Number of donor-specific HLA antibodies (DSAs) prior to desensitization.
HLA antibody monitoring within the first 2 weeks post-transplant revealed an increase in DSA for 36% (9 of 25) of rituximab-treated patients and in 44% (11 of 25) of non-treated patients transplanted without rituximab (p = 0.77). Elevated DSA was treated with continued plasmapheresis and low dose IVIg; however, all patients completed desensitization treatments within 2 weeks of transplant. An extended analysis was performed on 256 HLA antibodies (DSA and non-DSA) to examine HLA antibody levels following the cessation of plasmapheresis/IVIg treatments. The percent change, comparing HLA antibody levels prior to desensitization (time zero) to four time points (1, 3, 6, 12 months) post-transplant are plotted in Figure 1. The MFI for each antibody was normalized to the positive control bead value, to account for inter-run variability, and the percent change from time zero was calculated. Among rituximab treated patients, 7% (2 of 29) of DSAs examined and 33% (37 of 111) of non-DSAs were increased at one month post-transplant. In patients transplanted without rituximab, more HLA antibodies were increased at one month post-transplant, 32% (8 of 25) of DSAs and 55% (50 of 91) of non-DSAs. The frequency of HLA antibody rebound was significantly higher in patients transplanted without rituximab induction for both DSA, p = 0.03 and non-DSA, p= 0.003. Moreover, the magnitude of the antibody increase was also larger in patients transplanted without rituximab induction. The mean percent increase at one month for all HLA antibodies examined was 294 (median=70) among the lower immunologic risk patients transplanted without rituximab, compared to 207 (median= 10) for those transplanted with rituximab induction (p=0.02).

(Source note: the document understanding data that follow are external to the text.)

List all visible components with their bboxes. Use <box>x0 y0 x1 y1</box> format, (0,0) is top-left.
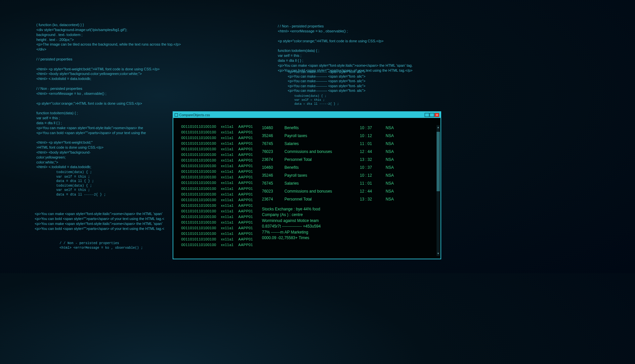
table-row: 76745Salaries11 : 01NSA <box>262 140 437 148</box>
scroll-down-icon[interactable]: ▼ <box>437 252 440 255</box>
table-row: 10460Benefits10 : 37NSA <box>262 164 437 171</box>
table-row: 76023Commissions and bonuses12 : 44NSA <box>262 187 437 195</box>
background-code-left-bottom2: / / Non - persisted properties<html> <er… <box>60 241 143 250</box>
table-row: 76023Commissions and bonuses12 : 44NSA <box>262 148 437 156</box>
background-code-right-mid: <p>You can make---------- <span style="f… <box>288 69 365 93</box>
binary-row: 0011010110100100xx11a1AAPP01 <box>181 203 256 208</box>
document-icon <box>175 113 178 117</box>
binary-row: 0011010110100100xx11a1AAPP01 <box>181 225 256 231</box>
data-column: 10460Benefits10 : 37NSA35246Payroll taxe… <box>256 118 441 259</box>
binary-row: 0011010110100100xx11a1AAPP01 <box>181 180 256 186</box>
binary-row: 0011010110100100xx11a1AAPP01 <box>181 237 256 242</box>
minimize-button[interactable] <box>425 113 429 117</box>
maximize-button[interactable] <box>430 113 434 117</box>
window-title: CompareObjects.css <box>179 113 210 117</box>
background-code-right-top: / / Non - persisted properties <html> <e… <box>278 24 427 73</box>
binary-row: 0011010110100100xx11a1AAPP01 <box>181 135 256 141</box>
scroll-thumb[interactable] <box>437 132 440 191</box>
stocks-info: Stocks Exchange : bye 44% foodCompany (A… <box>262 206 437 241</box>
scroll-up-icon[interactable]: ▲ <box>437 126 440 129</box>
binary-row: 0011010110100100xx11a1AAPP01 <box>181 169 256 174</box>
window-titlebar[interactable]: CompareObjects.css ✕ <box>173 112 441 118</box>
table-row: 76745Salaries11 : 01NSA <box>262 179 437 187</box>
compare-objects-window: CompareObjects.css ✕ 0011010110100100xx1… <box>173 111 441 259</box>
binary-row: 0011010110100100xx11a1AAPP01 <box>181 152 256 158</box>
binary-row: 0011010110100100xx11a1AAPP01 <box>181 220 256 225</box>
binary-column: 0011010110100100xx11a1AAPP01001101011010… <box>173 118 256 259</box>
binary-row: 0011010110100100xx11a1AAPP01 <box>181 197 256 203</box>
binary-row: 0011010110100100xx11a1AAPP01 <box>181 208 256 214</box>
binary-row: 0011010110100100xx11a1AAPP01 <box>181 174 256 180</box>
binary-row: 0011010110100100xx11a1AAPP01 <box>181 163 256 169</box>
scrollbar[interactable]: ▲ ▼ <box>437 125 440 256</box>
table-row: 35246Payroll taxes10 : 12NSA <box>262 171 437 179</box>
background-code-left-bottom1: <p>You can make <span style="font-style:… <box>35 211 164 231</box>
table-row: 23674Personnel Total13 : 32NSA <box>262 156 437 164</box>
binary-row: 0011010110100100xx11a1AAPP01 <box>181 158 256 163</box>
table-row: 23674Personnel Total13 : 32NSA <box>262 195 437 203</box>
binary-row: 0011010110100100xx11a1AAPP01 <box>181 141 256 146</box>
table-row: 35246Payroll taxes10 : 12NSA <box>262 132 437 140</box>
binary-row: 0011010110100100xx11a1AAPP01 <box>181 186 256 192</box>
binary-row: 0011010110100100xx11a1AAPP01 <box>181 242 256 248</box>
binary-row: 0011010110100100xx11a1AAPP01 <box>181 129 256 135</box>
binary-row: 0011010110100100xx11a1AAPP01 <box>181 214 256 220</box>
binary-row: 0011010110100100xx11a1AAPP01 <box>181 124 256 129</box>
background-code-right-small: todoitem(data) { ;var self = this ;data … <box>294 94 339 106</box>
background-code-left-mid: todoitem(data) { ;var self = this ;data … <box>56 170 106 197</box>
binary-row: 0011010110100100xx11a1AAPP01 <box>181 231 256 237</box>
table-row: 10460Benefits10 : 37NSA <box>262 124 437 132</box>
binary-row: 0011010110100100xx11a1AAPP01 <box>181 146 256 152</box>
binary-row: 0011010110100100xx11a1AAPP01 <box>181 192 256 197</box>
close-button[interactable]: ✕ <box>435 113 439 117</box>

In both cohorts, HLA antibody rebounds detected at 1–3 months post-transplant were transient, with 95 of 105 antibodies (90%) subsiding without any further plasmapheresis treatments. Of the 10 DSAs detected at 1 month post-transplant, seven remained at a low level detectable only by bead immunoassays. The remaining three DSAs were of moderate levels, detected at a level sufficient to yield a weakly positive FCXM. These stronger rebounds occurred in three patients, two of which received rituximab induction. Protocol biopsy surveillance at one month identified subclinical rejection (histopathology evidence of AMR without graft dysfunction) in seven patients with DSA rebound, including the three patients with the strongest DSA levels.
Two patients showed no evidence of rejection and one patient, with normal allograft function, was not biopsied due to anticoagulation therapy.

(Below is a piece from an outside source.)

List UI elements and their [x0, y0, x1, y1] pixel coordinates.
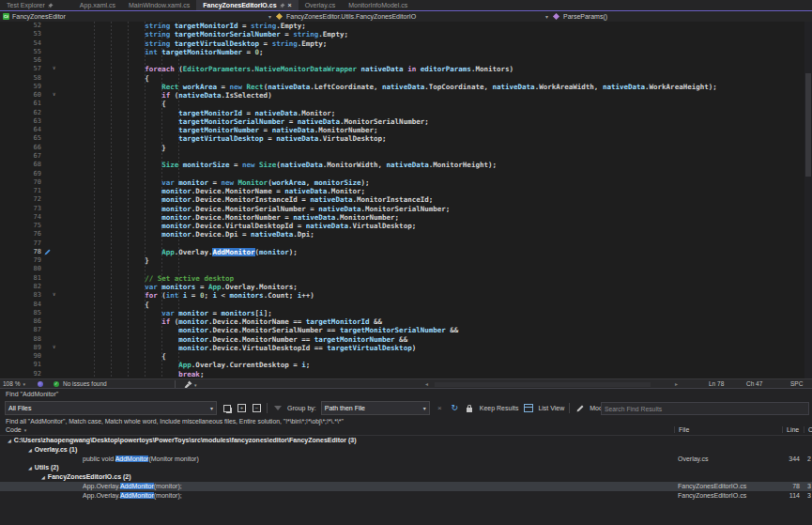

No distinction between HLA class I versus class II specificities was observed in antibodies (DSA or non-DSA) that increased post-transplantation. For rituximab-treated patients, the incidence of non-DSA HLA class I versus class II antibody rebound was 36% and 30%, respectively, and in patients transplanted without rituximab induction, 50% and 62% (Figure 1).

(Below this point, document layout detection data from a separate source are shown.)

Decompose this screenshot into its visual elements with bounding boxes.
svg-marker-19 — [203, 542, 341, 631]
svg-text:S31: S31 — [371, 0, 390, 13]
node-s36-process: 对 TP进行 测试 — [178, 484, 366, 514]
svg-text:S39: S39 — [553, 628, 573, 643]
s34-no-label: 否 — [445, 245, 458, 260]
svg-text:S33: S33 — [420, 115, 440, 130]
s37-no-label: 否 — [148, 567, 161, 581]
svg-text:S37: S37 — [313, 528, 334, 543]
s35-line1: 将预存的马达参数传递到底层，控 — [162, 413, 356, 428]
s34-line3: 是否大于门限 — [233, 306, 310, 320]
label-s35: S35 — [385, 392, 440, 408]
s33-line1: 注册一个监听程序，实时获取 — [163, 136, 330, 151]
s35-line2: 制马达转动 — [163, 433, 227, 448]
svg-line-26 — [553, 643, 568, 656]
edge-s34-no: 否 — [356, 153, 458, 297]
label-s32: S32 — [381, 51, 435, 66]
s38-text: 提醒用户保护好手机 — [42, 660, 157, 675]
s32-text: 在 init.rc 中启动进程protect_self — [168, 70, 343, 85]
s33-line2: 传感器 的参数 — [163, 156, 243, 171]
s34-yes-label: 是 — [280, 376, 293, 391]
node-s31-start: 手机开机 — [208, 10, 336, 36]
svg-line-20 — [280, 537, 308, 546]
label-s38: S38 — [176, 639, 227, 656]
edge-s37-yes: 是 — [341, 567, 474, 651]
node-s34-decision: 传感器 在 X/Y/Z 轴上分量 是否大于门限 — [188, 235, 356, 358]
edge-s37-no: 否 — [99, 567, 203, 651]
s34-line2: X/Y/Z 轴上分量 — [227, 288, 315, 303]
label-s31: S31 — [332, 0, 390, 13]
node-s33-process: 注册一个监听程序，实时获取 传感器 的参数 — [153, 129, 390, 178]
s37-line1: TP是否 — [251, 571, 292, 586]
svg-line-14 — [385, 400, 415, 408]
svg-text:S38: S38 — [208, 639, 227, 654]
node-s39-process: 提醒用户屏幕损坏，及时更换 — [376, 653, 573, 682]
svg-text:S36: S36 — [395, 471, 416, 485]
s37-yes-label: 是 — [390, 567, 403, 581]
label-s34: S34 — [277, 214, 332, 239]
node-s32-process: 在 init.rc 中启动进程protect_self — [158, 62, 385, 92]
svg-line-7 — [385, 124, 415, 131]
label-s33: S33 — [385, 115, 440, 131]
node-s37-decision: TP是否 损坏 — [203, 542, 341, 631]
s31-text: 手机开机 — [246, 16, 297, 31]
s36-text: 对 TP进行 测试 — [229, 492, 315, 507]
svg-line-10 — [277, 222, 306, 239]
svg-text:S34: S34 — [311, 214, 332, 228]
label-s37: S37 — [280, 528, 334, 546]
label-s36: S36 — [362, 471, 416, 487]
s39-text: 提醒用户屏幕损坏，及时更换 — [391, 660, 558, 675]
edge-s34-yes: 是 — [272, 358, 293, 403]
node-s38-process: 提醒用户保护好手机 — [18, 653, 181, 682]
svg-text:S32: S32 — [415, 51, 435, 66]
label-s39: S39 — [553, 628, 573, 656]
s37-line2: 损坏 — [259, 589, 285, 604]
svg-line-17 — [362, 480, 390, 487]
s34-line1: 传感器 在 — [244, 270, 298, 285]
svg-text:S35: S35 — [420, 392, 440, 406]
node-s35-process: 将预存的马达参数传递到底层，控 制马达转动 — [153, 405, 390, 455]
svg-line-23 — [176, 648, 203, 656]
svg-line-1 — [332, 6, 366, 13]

The assessment of HLA antibody levels using a percent-change calculation, which normalizes for inherent test-to-test variability, tends to emphasize changes in weaker antibodies more than strong antibodies. For that reason, we reanalyzed the data calculating the absolute difference in MFI (without normalization) of the pre-desensitization serum and the peak post-transplant serum, with zero representing no change from pre-desensitization baseline levels. Patients transplanted with rituximab induction showed a greater reduction in DSA from baseline levels compared to the control group (−2505 versus −292 MFI, p= 0.006). Rituximab treatment also impacted the mean MFI change of non-DSA HLA antibodies (−309 versus +1938 MFI, p= 0.0006) post-transplantation (Figure 2). Moreover, the impact of rituximab induction to decrease antibody levels was observed across HLA antibodies of different baseline (time zero) levelss (categorized as: weak = MFI < 4000; moderate = MFI 4000–9000; strong = MFI > 9000, data not shown).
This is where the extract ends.